TASK DIRECTIONS ▸ Filter the data for lines with the word "height" and copy those lines.

PROVIDED MATERIAL ▸
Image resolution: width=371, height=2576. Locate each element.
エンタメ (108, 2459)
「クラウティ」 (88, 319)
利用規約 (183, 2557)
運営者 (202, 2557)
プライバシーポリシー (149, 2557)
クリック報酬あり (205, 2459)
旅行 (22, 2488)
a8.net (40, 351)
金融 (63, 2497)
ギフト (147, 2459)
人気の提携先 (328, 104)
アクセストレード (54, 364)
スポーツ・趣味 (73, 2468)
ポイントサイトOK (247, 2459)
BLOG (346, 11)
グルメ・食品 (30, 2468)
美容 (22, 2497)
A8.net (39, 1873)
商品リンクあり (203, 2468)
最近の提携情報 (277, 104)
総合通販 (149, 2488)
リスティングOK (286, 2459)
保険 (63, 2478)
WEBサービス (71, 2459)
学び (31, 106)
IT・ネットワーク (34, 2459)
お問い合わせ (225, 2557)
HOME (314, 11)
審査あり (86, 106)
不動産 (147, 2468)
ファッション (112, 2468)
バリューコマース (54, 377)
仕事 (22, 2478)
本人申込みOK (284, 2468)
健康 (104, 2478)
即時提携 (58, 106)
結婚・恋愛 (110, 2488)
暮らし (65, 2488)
...
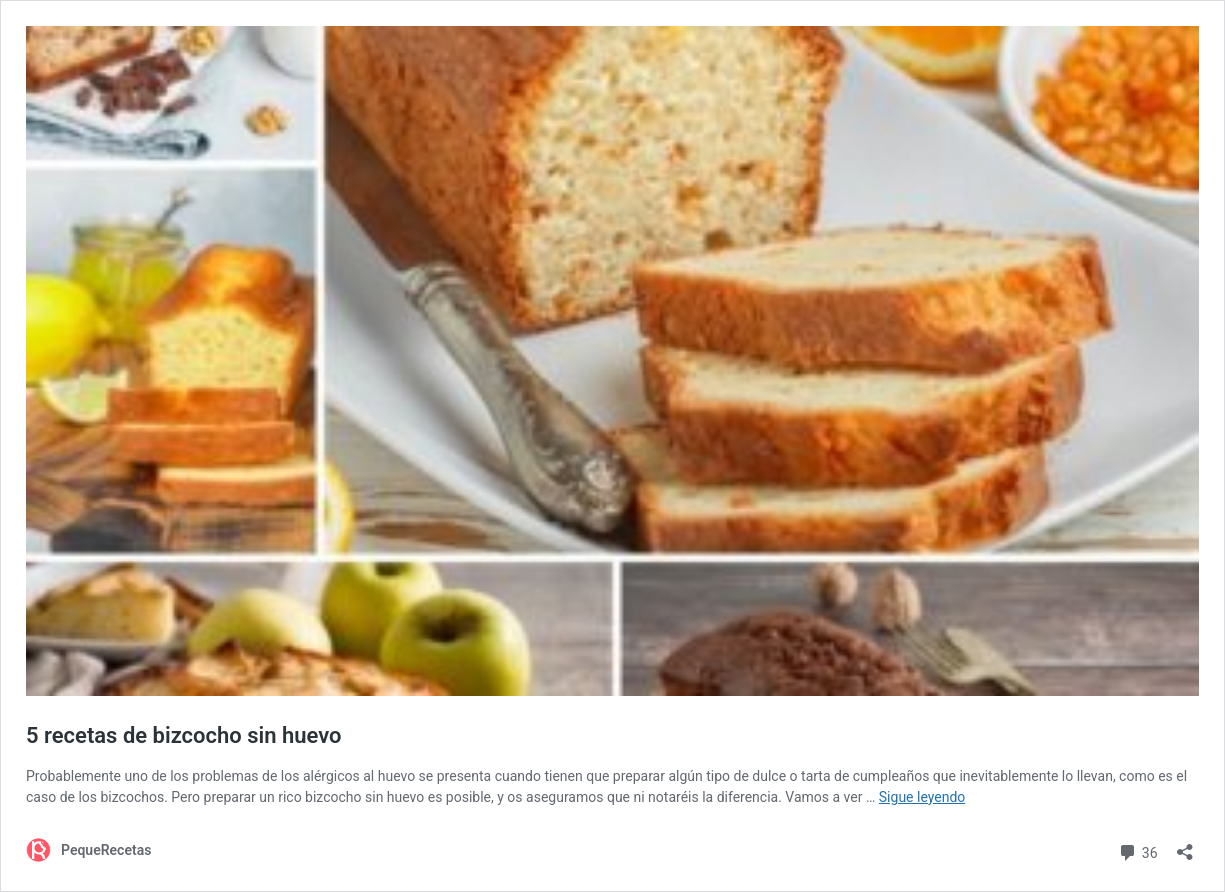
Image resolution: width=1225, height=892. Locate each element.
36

ANSWER BELOW ▸
Image resolution: width=371, height=2576. Locate each element.
Image resolution: width=1225, height=892. Locate each element.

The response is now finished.